Stephen Dix Jr. (born January 13, 2002) is an American football linebacker. He played college football for the Florida State Seminoles, the Marshall Thundering Herd and for the Arkansas Razorbacks.

==Early life==
Dix Jr. attended Dr. Phillips High School in Dr. Phillips, Florida, and committed to play college football for the Florida State Seminoles.

==College career==
=== Florida State ===
As a freshman in 2020, Dix Jr. played in nine games, making five starts, recording 45 tackles with three and a half being for a loss. In 2021, he totaled 14 tackles and a pass deflection. Dix Jr. missed the 2022 season due to injury. After the season, he entered his name into the NCAA transfer portal.

=== Marshall ===
Dix Jr. transferred to play for the Marshall Thundering Herd. In week 7 of the 2023 season, he made his first start for the Thundering Herd against James Madison Dukes. Dix Jr. finished the 2023 season with 67 tackles with six and a half going for a loss, and two sacks.
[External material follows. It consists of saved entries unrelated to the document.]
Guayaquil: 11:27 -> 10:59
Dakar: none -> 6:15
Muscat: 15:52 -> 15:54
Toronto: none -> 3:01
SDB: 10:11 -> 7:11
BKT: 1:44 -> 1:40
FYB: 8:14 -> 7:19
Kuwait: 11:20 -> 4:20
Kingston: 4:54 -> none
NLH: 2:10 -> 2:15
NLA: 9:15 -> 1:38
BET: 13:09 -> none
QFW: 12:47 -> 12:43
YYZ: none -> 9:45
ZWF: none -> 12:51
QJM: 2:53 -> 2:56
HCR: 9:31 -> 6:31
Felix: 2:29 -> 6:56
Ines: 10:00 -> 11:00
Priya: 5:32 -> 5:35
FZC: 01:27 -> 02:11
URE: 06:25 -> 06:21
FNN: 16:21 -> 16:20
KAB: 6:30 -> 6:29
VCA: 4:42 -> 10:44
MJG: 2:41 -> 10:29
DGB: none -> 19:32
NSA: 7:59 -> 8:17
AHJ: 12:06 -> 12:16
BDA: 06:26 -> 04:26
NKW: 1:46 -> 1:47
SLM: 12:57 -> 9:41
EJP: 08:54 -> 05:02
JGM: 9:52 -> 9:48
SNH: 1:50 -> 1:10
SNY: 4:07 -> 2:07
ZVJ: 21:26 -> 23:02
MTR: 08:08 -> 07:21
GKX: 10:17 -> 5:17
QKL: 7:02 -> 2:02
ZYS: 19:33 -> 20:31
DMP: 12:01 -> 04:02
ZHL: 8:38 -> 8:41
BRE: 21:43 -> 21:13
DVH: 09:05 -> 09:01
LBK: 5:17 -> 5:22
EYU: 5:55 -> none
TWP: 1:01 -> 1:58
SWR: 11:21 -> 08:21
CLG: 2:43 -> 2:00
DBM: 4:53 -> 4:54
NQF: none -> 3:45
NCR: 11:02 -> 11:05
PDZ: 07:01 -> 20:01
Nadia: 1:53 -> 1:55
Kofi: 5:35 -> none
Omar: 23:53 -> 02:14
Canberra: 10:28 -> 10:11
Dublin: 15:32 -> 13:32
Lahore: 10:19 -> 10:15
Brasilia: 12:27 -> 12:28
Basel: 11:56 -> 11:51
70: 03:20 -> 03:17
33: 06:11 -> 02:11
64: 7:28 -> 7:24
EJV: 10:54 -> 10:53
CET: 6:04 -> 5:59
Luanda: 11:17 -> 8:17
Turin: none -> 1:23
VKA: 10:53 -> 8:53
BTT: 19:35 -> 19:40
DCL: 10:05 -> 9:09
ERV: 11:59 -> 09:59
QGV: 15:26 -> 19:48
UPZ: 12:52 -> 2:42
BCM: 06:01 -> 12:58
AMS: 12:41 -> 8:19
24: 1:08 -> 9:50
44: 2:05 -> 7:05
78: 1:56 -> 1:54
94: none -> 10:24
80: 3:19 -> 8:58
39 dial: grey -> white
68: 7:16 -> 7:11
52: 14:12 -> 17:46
After the season, he once again entered the NCAA transfer portal.

=== Arkansas ===
Dix Jr. transferred to play for the Arkansas Razorbacks. In his first season with the Razorbacks in 2024, he notched 72 tackles with two and a half being for a loss, two sacks, and a fumble recovery. In the 2025 season, Dix Jr. racked up 79 tackles with four going for a loss, and a sack.

==Professional career==

Pre-draft measurables
| Height | Weight | Arm length | Hand span | Wingspan | 40-yard dash | 10-yard split | 20-yard split | 20-yard shuttle | Three-cone drill | Vertical jump | Broad jump | Bench press |
| 6 ft 0+7⁄8 in (1.85 m) | 245 lb (111 kg) | 32+1⁄2 in (0.83 m) | 9+1⁄2 in (0.24 m) | 6 ft 6+1⁄2 in (1.99 m) | 4.73 s | 1.72 s | 2.70 s | 4.36 s | 7.22 s | 32.5 in (0.83 m) | 9 ft 11 in (3.02 m) | 25 reps |
All values from Pro Day

===Arizona Cardinals===
After not being selected in the 2026 NFL draft, Dix Jr. signed with the Arizona Cardinals as an undrafted free agent. He was waived by the Cardinals on June 11, 2026.

=== Miami Dolphins ===
On August 21, 2026, the Miami Dolphins signed Dix. He was waived on August 29.